- [TASK BRIEF]
Copy all the entries word for word, but omit the pictures.

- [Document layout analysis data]
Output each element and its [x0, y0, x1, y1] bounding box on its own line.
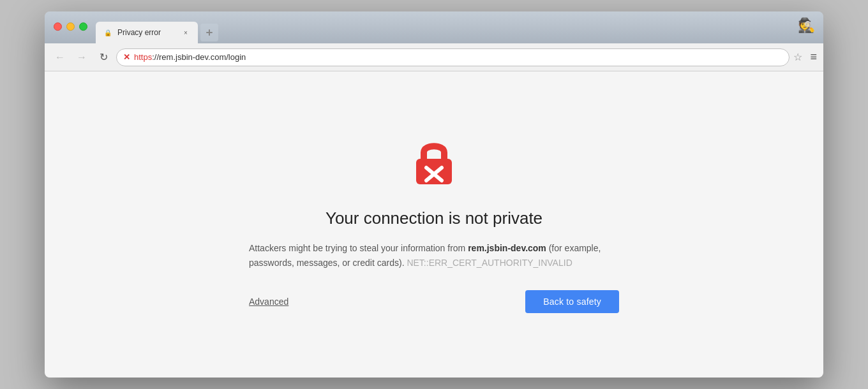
reload-button[interactable]: ↻ — [94, 48, 112, 66]
error-actions: Advanced Back to safety — [249, 290, 619, 313]
back-icon: ← — [55, 52, 65, 63]
url-display: https://rem.jsbin-dev.com/login — [134, 52, 246, 62]
error-container: Your connection is not private Attackers… — [236, 136, 632, 313]
new-tab-button[interactable] — [200, 24, 218, 41]
active-tab[interactable]: 🔒 Privacy error × — [96, 22, 198, 43]
back-button[interactable]: ← — [51, 48, 69, 66]
new-tab-icon — [204, 27, 214, 38]
lock-error-icon — [408, 136, 460, 187]
svg-rect-2 — [416, 159, 452, 184]
https-error-icon: ✕ — [123, 52, 130, 62]
error-code: NET::ERR_CERT_AUTHORITY_INVALID — [405, 258, 572, 268]
menu-icon[interactable]: ≡ — [810, 50, 817, 64]
close-button[interactable] — [54, 22, 62, 31]
maximize-button[interactable] — [79, 22, 87, 31]
minimize-button[interactable] — [66, 22, 75, 31]
url-https-part: https — [134, 52, 152, 62]
address-bar[interactable]: ✕ https://rem.jsbin-dev.com/login — [116, 48, 789, 66]
toolbar: ← → ↻ ✕ https://rem.jsbin-dev.com/login … — [45, 43, 823, 71]
description-domain: rem.jsbin-dev.com — [468, 243, 546, 253]
page-content: Your connection is not private Attackers… — [45, 71, 823, 378]
error-title: Your connection is not private — [326, 209, 542, 228]
spy-icon: 🕵️ — [797, 16, 816, 35]
error-description: Attackers might be trying to steal your … — [249, 241, 619, 270]
tabs-area: 🔒 Privacy error × — [96, 11, 218, 43]
title-bar: 🔒 Privacy error × 🕵️ — [45, 11, 823, 43]
lock-error-icon-wrapper — [408, 136, 460, 189]
reload-icon: ↻ — [100, 51, 108, 63]
forward-icon: → — [77, 52, 87, 63]
tab-favicon: 🔒 — [103, 28, 112, 37]
back-to-safety-button[interactable]: Back to safety — [525, 290, 619, 313]
bookmark-star-icon[interactable]: ☆ — [793, 51, 802, 63]
tab-close-button[interactable]: × — [181, 28, 190, 37]
tab-title: Privacy error — [117, 28, 161, 37]
browser-window: 🔒 Privacy error × 🕵️ ← → ↻ ✕ — [45, 11, 823, 378]
advanced-link[interactable]: Advanced — [249, 297, 288, 307]
description-before: Attackers might be trying to steal your … — [249, 243, 468, 253]
svg-rect-1 — [209, 29, 210, 36]
forward-button[interactable]: → — [73, 48, 91, 66]
url-rest-part: ://rem.jsbin-dev.com/login — [152, 52, 246, 62]
traffic-lights — [54, 22, 87, 31]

- [FINISHED EXERCISE]
Output each element and its [x0, y0, x1, y1] bounding box on its own line.
reload-button[interactable]: ↻ — [94, 48, 112, 66]
error-actions: Advanced Back to safety — [249, 290, 619, 313]
back-icon: ← — [55, 52, 65, 63]
url-display: https://rem.jsbin-dev.com/login — [134, 52, 246, 62]
error-container: Your connection is not private Attackers… — [236, 136, 632, 313]
new-tab-button[interactable] — [200, 24, 218, 41]
active-tab[interactable]: 🔒 Privacy error × — [96, 22, 198, 43]
back-button[interactable]: ← — [51, 48, 69, 66]
new-tab-icon — [204, 27, 214, 38]
lock-error-icon — [408, 136, 460, 187]
svg-rect-2 — [416, 159, 452, 184]
https-error-icon: ✕ — [123, 52, 130, 62]
error-code: NET::ERR_CERT_AUTHORITY_INVALID — [405, 258, 572, 268]
menu-icon[interactable]: ≡ — [810, 50, 817, 64]
close-button[interactable] — [54, 22, 62, 31]
maximize-button[interactable] — [79, 22, 87, 31]
minimize-button[interactable] — [66, 22, 75, 31]
url-https-part: https — [134, 52, 152, 62]
address-bar[interactable]: ✕ https://rem.jsbin-dev.com/login — [116, 48, 789, 66]
toolbar: ← → ↻ ✕ https://rem.jsbin-dev.com/login … — [45, 43, 823, 71]
description-domain: rem.jsbin-dev.com — [468, 243, 546, 253]
page-content: Your connection is not private Attackers… — [45, 71, 823, 378]
error-title: Your connection is not private — [326, 209, 542, 228]
spy-icon: 🕵️ — [797, 16, 816, 35]
error-description: Attackers might be trying to steal your … — [249, 241, 619, 270]
tabs-area: 🔒 Privacy error × — [96, 11, 218, 43]
title-bar: 🔒 Privacy error × 🕵️ — [45, 11, 823, 43]
lock-error-icon-wrapper — [408, 136, 460, 189]
reload-icon: ↻ — [100, 51, 108, 63]
forward-icon: → — [77, 52, 87, 63]
tab-favicon: 🔒 — [103, 28, 112, 37]
back-to-safety-button[interactable]: Back to safety — [525, 290, 619, 313]
bookmark-star-icon[interactable]: ☆ — [793, 51, 802, 63]
tab-close-button[interactable]: × — [181, 28, 190, 37]
tab-title: Privacy error — [117, 28, 161, 37]
browser-window: 🔒 Privacy error × 🕵️ ← → ↻ ✕ — [45, 11, 823, 378]
advanced-link[interactable]: Advanced — [249, 297, 288, 307]
description-before: Attackers might be trying to steal your … — [249, 243, 468, 253]
svg-rect-1 — [209, 29, 210, 36]
forward-button[interactable]: → — [73, 48, 91, 66]
url-rest-part: ://rem.jsbin-dev.com/login — [152, 52, 246, 62]
traffic-lights — [54, 22, 87, 31]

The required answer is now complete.